ASSIGNMENT:
Keep only the lines of the data below that contain "sách", and copy them.

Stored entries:
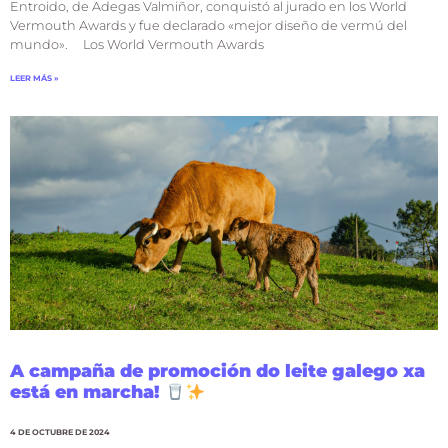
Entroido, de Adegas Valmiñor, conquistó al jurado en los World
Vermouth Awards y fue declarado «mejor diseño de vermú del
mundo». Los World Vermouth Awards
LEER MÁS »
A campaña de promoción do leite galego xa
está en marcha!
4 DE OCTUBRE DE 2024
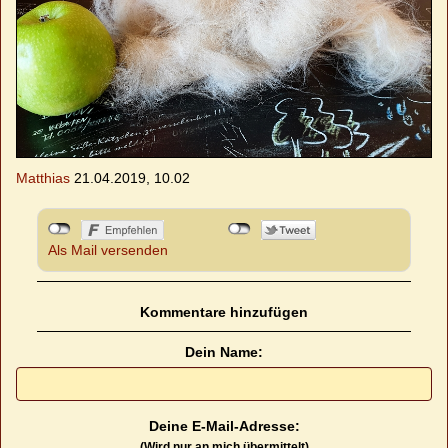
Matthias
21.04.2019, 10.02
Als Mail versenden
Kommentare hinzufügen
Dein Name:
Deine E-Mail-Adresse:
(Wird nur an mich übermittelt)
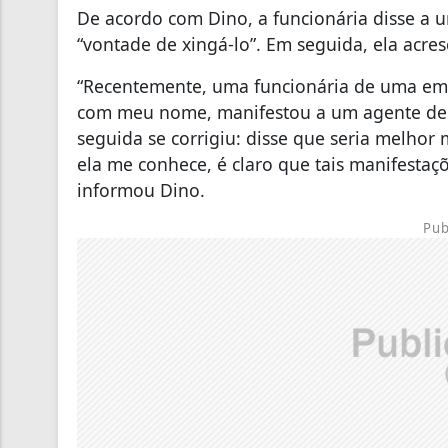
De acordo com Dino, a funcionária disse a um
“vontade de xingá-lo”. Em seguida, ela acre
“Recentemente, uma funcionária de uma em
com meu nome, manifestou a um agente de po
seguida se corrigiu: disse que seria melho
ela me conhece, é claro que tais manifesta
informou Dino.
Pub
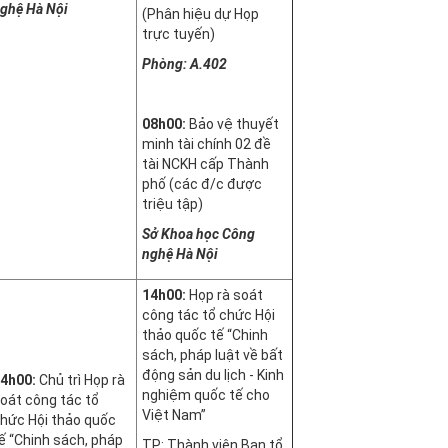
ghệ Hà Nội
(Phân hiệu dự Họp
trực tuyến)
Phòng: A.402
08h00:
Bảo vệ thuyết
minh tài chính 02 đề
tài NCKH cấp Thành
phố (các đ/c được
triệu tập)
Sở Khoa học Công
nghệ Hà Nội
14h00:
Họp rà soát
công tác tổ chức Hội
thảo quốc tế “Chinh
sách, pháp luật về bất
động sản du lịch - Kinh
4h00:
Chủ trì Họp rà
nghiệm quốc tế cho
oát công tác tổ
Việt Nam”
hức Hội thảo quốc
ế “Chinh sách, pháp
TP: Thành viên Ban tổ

PROBLEM SOLUTION:
sách, pháp luật về bất
ế “Chinh sách, pháp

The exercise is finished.